Paradoxical debate on privilege
However, the vaccination campaign launched by Berlin in Germany seems strangely inhibited for an entirely different reason: the government is trying very hard to avoid the impression that a corona vaccination could bring individual benefits. No one should “demand special rights” before all citizens have the opportunity to be vaccinated, Spahn emphasizes. Behind this is the obvious fear of popular anger at alleged “unequal treatment.”
If only those who have already been injected with a vaccine are allowed to fly or visit cafes, outrage could arise at the unfair privileges granted to those who were vaccinated for the first time, as well as the charge of an implicit and objective mandatory vaccination. This is why Berlin doesn’t even want to give the appearance of vaccination incentives. A paradoxical situation, because vaccines are the most powerful weapon against the spread of the pandemic.

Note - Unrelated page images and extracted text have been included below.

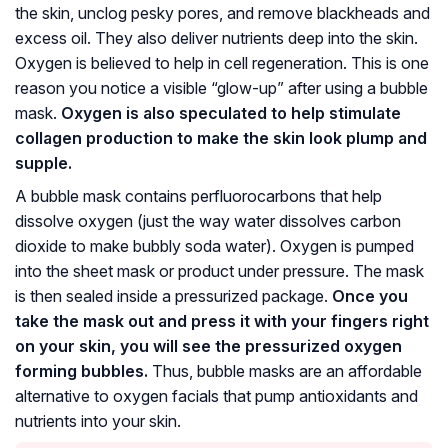
the skin, unclog pesky pores, and remove blackheads and
excess oil. They also deliver nutrients deep into the skin.
Oxygen is believed to help in cell regeneration. This is one
reason you notice a visible “glow-up” after using a bubble
mask.
Oxygen is also speculated to help stimulate
collagen production to make the skin look plump and
supple.
A bubble mask contains perfluorocarbons that help
dissolve oxygen (just the way water dissolves carbon
dioxide to make bubbly soda water). Oxygen is pumped
into the sheet mask or product under pressure. The mask
is then sealed inside a pressurized package.
Once you
take the mask out and press it with your fingers right
on your skin, you will see the pressurized oxygen
forming bubbles.
Thus, bubble masks are an affordable
alternative to oxygen facials that pump antioxidants and
nutrients into your skin.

But the promise that there will be absolutely no mandatory vaccinations cannot be sustained for long. For example, the government coalition is considering mandatory corona vaccination for individual groups, such as medical personnel. “For certain professional groups, for example in clinics or in the rescue service, dealing directly with vulnerable groups of people, a compulsory vaccination is conceivable,” said Volker Ullrich, CSU legal policy spokesman in the Bundestag, WELT AM SONNTAG. There is a precedent for this: the measles vaccination for certain groups decided by the Bundestag in November 2019.
If this also happened with Corona, the usual suspects would likely take action against a “state vaccination requirement.” But presumably they will either way. Because among staunch opponents of vaccination, among “lateral thinkers”, and right-wing extremist parts of the AfD, the furor over every corona vaccination is so great that it is no longer influenced by any health policy arguments, however plausible. make it a strategy to fight the crown. Should leave.
A survey of sociologists at the University of Basel, which was not representative, but probably reached the part of the “lateral thinker” movement that was still willing to speak, showed: 83 percent of them had already decided in November not to get vaccinated against the virus. Almost two-thirds think that “our natural self-healing powers” are “strong enough to fight the virus.”
Collaboration: Ricarda Breyton, Anja Ettel and Kaja Klapsa
This text is from WELT AM SONNTAG. We will be happy to take them to your home periodically.